Dec 27, 2005 13:36
Well, its 1:45 on a tuesday and im sitting here with no makeup on updating. Pretty cool. Im bored, truth be told. Im a little aggrivated to be honest. I had some plans for today but they didnt go as planned so i guess im kinda stuck here until my doctors appt tonight.
Christmas was pretty interesting. I dont know what happened but this year i just wasnt in the christmas mood. It was cute to see my little cousins all giddy about the presents. One of my uncles dressed up like Santa, just like he did when my cousins and i were little, and it was nice to see the little ones react to that. Remember when christmas was just the greatest thing ever? What happened to that? I guess its just part of growing up. Katherine and i were still booted to the kiddy table when it came time for dinner though. Some things never change, i guess.

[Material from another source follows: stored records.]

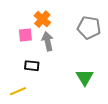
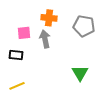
orange cross: (42, 19) -> (49, 18), moved, turned -35
black rectangle: (32, 66) -> (16, 55), moved

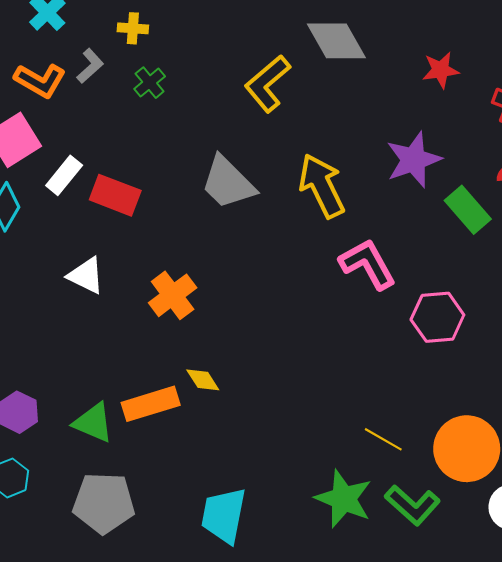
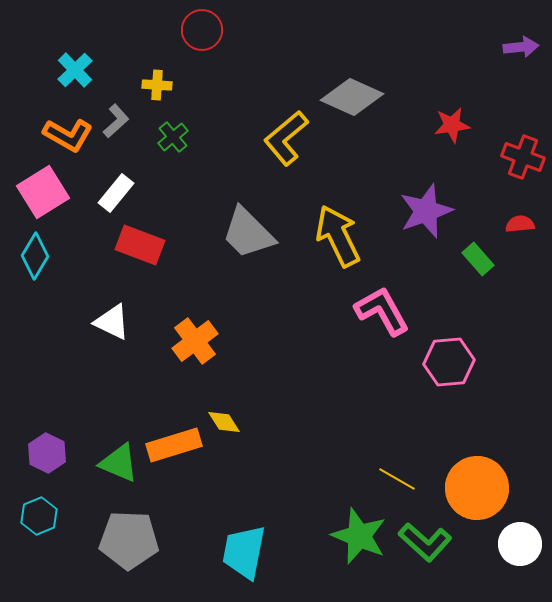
gray diamond: (336, 41) -> (352, 97), turned -36
white rectangle: (64, 175) -> (116, 193), moved
green rectangle: (468, 210) -> (478, 259), size x0.7

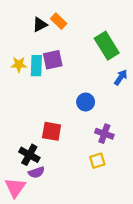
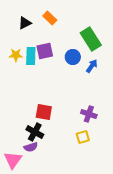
black triangle: (40, 25) -> (25, 23), moved
blue arrow: (121, 77) -> (92, 66), moved
blue circle: (86, 102) -> (73, 57), moved
black cross: (29, 155) -> (35, 132), moved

I feel like i hit rock bottom. Im soo blah right now and everything has been going so well. I got nice things for Christmas. Ive been busy with friends. I have a great boyfriend. So, how can i feel so shitty right now?
Maybe you arent suppose to get what you want. Or a better way to put it is- Maybe you arent suppose to feel how you thought you would. Maybe youre just suppose to ride it all out and see where it takes you. I know none of this is making any sense to you but its all the truth in my head. Im just having a mini- breakdown in my head and this is my escape to vent it all out.
I gotta go...im not in a writing moood.